Another big change is that I am seeing a whole lot less of him lately. H would move out of our house and get his own place in a heartbeat if I would let him, and if he could afford it. But I've told him he's stuck living at home until he turns 18, plus he hasn't made any effort thus far to earn the cash necessary to pay for his own place. Since he says he wants to live independently for his senior year of high school, I've been encouraging him to get organized around that idea, and begin earning and saving some money. We'll see if that actually happens.
In the meantime, however, he is following my requirements regarding being at home, which are pretty minimal at this point. He has to be by 11 on weeknights, for example. Unfortunately, since I am almost always in bed before 11, there are a lot of days when I don't see him, since I leave for work before he leaves for school. We do talk on the phone and text each other a few times each day, every day, and I try to make time for regular mother-son one-on-one time. I pop into his bedroom to give him a kiss on the forehead each morning before I leave for my job. And tonight, he and I are going out to dinner together - just the two of us. But in general, I just see very little of him these days. He has a friend from his school who is legally emancipated from his parents, and who has his own apartment - within walking distance of the school both the boys attend. Needless to say, this guy's apartment has become a very attractive hangout for H. I think that it's sort of like his second home these days.
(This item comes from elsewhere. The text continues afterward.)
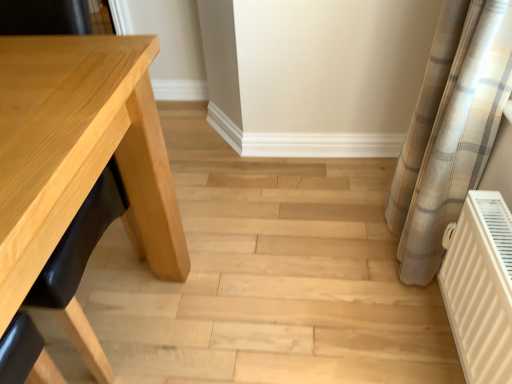 The width and height of the screenshot is (512, 384). What are the coordinates of `vacant area located to the right-hand side of light wood table at left` in the screenshot? It's located at (226, 287).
I worry about him all the time because he's away from me so much now. I sometimes literally wake up in the middle of the night with a sudden terror that I'm not there to oversee what he's doing, and something bad is going to happen to him. Is he making good decisions? Is he showing good judgment? Am I going to get a call at 3am on a Saturday night from the ER, or from the police, saying that my teenage boy has done something incredibly stupid? But really, that's something I no longer have much control over. He's got one foot out the door, and is pretty much "cooked" as my parents use to say. Whatever decisions he's going to make, or choices he pursues are largely beyond my influence, and I am certainly not naive enough to believe that he isn't engaged in some stuff I wish he weren't doing. At least he isn'tt driving, so that's one less thing I have to worry about. I just have to hope that the intensive parenting I've put in with him in the past 17 years will continue to resonate with him even when I am not around enough to keep him safe until he matures a bit more in his decision-making faculties. As not all of his choices in adolescence thus far have been particularly wise or healthy, I have to hope he's at least learned from some of the dumber things he's already done.
When I was 17, I was a year ahead of H in high school, and I, too had an emotional and social life that was increasingly removed from my parents' oversight. Before I turned 18 - the day after high school graduation - I moved out of their house with their blessing, and took off for Europe, and then college. Except for brief stints of a couple of weeks here and there, I never lived at home again. I made some excellent decisions, and some very bad ones during late adolescence. I had some great experiences, and some terrible ones. But I always felt like my parents had my back during that turbulent period, even when I was many miles away - literally or figuratively. I felt empowered by their apparent trust in me to lead my own life, without a lot of active interference from them. And I counted on them to help me pick up the pieces when I made a complete mess of things, which I did on several occasions before reaching true adulthood.
I hope I can do that for H. It surely is hard to let go, though. And I really miss him already.